Un mélange de rage, d’une étrange angoisse, d'incrédulité et d'une viscérale incompréhension bouillait dans la dure caboche du Sergent, alors que le glaviot, coulant mollement de sa joue, atterrit finalement par terre. Au bruit mouillé, il explosa, emboutit le maigre ventre de la recrue devant lui d'un coup de botte meurtrier, rapidement suivi d'autres alors qu'elle tombait au sol. Vingt ans que Pekos était à ce poste, vingt ans à croupir dans une absence totale d'avancement hiérarchique, vingt ans passés en garnison, à évacuer sa frustration sur les conscrits de Luvneelgarm, à  à se la couler douce aussi, il fallait le reconnaître.
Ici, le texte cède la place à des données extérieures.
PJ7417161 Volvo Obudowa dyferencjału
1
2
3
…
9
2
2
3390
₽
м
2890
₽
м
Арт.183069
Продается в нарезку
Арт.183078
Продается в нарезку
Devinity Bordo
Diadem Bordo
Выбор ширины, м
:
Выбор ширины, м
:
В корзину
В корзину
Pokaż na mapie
Vingt ans, et pourtant cette foutue gamine était une première dans son genre.

S'il ne fallait retenir qu'une chose de ce que ce "service patriote" accomplissait, ce serait la discipline. D'aucuns soutiendraient même que c'était en réalité sa seule vraie fonction, dans le contexte géopolitique actuel. Pour Pekos en tout cas, ça ne faisait pas un pli. Ce qu'il fallait, c'était mater la jeunesse, faire rentrer dans le rang les petits merdeux se croyant plus malins que les autres, se sentant permis par une éducation manifestement défaillante d'être critique, défiant de l'ordre établi. Le patriotisme théâtral et forcé, la parodie d'entraînement physique lacunaire et dépouillé de moyens, tout ça n'était finalement que prétextes, que fioritures. On aurait pu les bazarder que resterait l'essentiel, le noyau dur, le cœur.
Et ce cœur, il se manifestait dans les hurlements constants des officiers, dans le quotidien des conscrits passé au crible d'une grille rigide, serrée, précise, où tout était contrôlé, mesuré, prévu, exigé, imposé. Du lit jusqu'aux latrines, tout avait sa place, tout avait sa fonction; et cette place n'aurait su souffrir du moindre petit écart, et cette fonction était unique et absolue.

Cracher avec une hargne démesurée sur un gamin qui avait mal aligné le pain de savon avec le carrelage du mur, puis lui faire récurer les fonds de chiotte pendant trois heures, pour trouver quelque chose à redire juste pour le faire suer une heure de plus... Voilà ce qui faisait vibrer le sergent. Et des distraits, Pekos en avait vu passer au fil des années, et il avait eu à cœur qu'ils se souviennent tous de lui. Mais ceux que le Sergent préférait, c'était les fortes têtes. Rien ne valait la satisfaction très primaire de plier ce qui résistait. Mais là...


Mais là... Après presque une minute passée à tabasser la gamine, le voile rouge se leva du regard du militaire. Là, quelque chose clochait. Euphémisme assez criant au vu de la situation. Quatre-vingt-dix neuf bleus blancs comme le carrelage sur lequel ils se tenaient, la centième tremblante au sol, tuméfiée, écorchée par les crampons ensanglantées de l'officier. Parfaitement distinct dans l'atmosphère immobile, le petit bruit gluant que fit la semelle de Pekos alors qu'il reculait d'un pas résonna entre les murs, soulignant un silence de mort qui lui tomba sur le crâne avec une force écrasante.